── INFORMATION

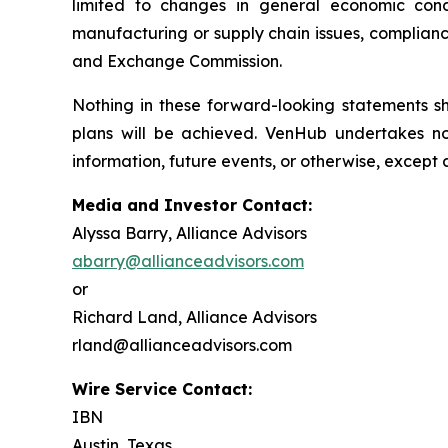
limited to changes in general economic condi
manufacturing or supply chain issues, compliance
and Exchange Commission.
Nothing in these forward-looking statements 
plans will be achieved. VenHub undertakes no
information, future events, or otherwise, except 
Media and Investor Contact:
Alyssa Barry, Alliance Advisors
abarry@allianceadvisors.com
or
Richard Land, Alliance Advisors
rland@allianceadvisors.com
Wire Service Contact:
IBN
Austin, Texas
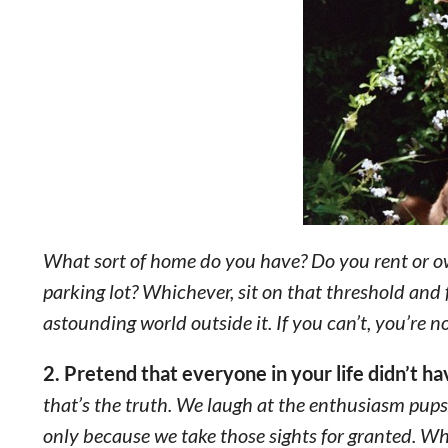
What sort of home do you have? Do you rent or 
parking lot? Whichever, sit on that threshold and
astounding world outside it. If you can’t, you’re 
2. Pretend that everyone in your life didn’t h
that’s the truth. We laugh at the enthusiasm pups
only because we take those sights for granted. W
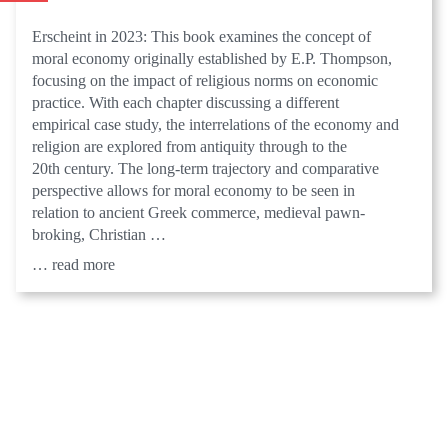
Erscheint in 2023: This book examines the concept of
moral economy originally established by E.P. Thompson,
focusing on the impact of religious norms on economic
practice. With each chapter discussing a different
empirical case study, the interrelations of the economy and
religion are explored from antiquity through to the
20th century. The long-term trajectory and comparative
perspective allows for moral economy to be seen in
relation to ancient Greek commerce, medieval pawn-
broking, Christian …
… read more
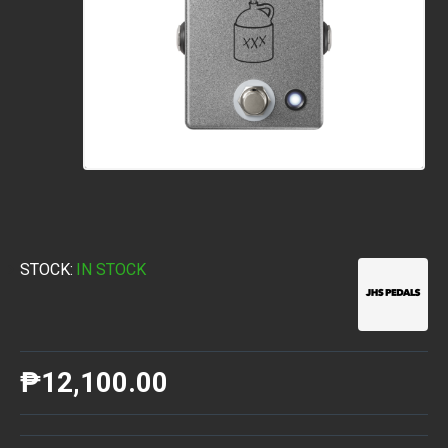
STOCK:
IN STOCK
₱12,100.00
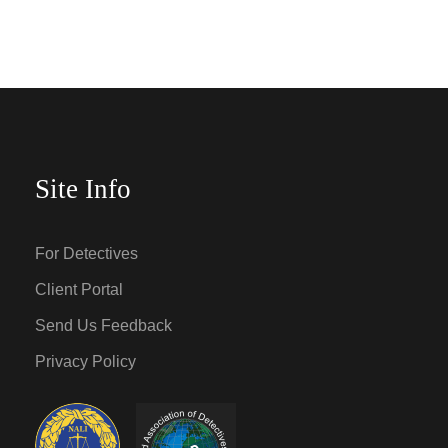
Site Info
For Detectives
Client Portal
Send Us Feedback
Privacy Policy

────

EXERCISE REQUIREMENTS
Please transcribe exactly the lines above from the line that has "empirical case study, the" up to and including the line that has "perspective allows for"; no other line belongs in the answer.

SOLUTION TO THE PROBLEM
empirical case study, the interrelations of the economy and
religion are explored from antiquity through to the
20th century. The long-term trajectory and comparative
perspective allows for moral economy to be seen in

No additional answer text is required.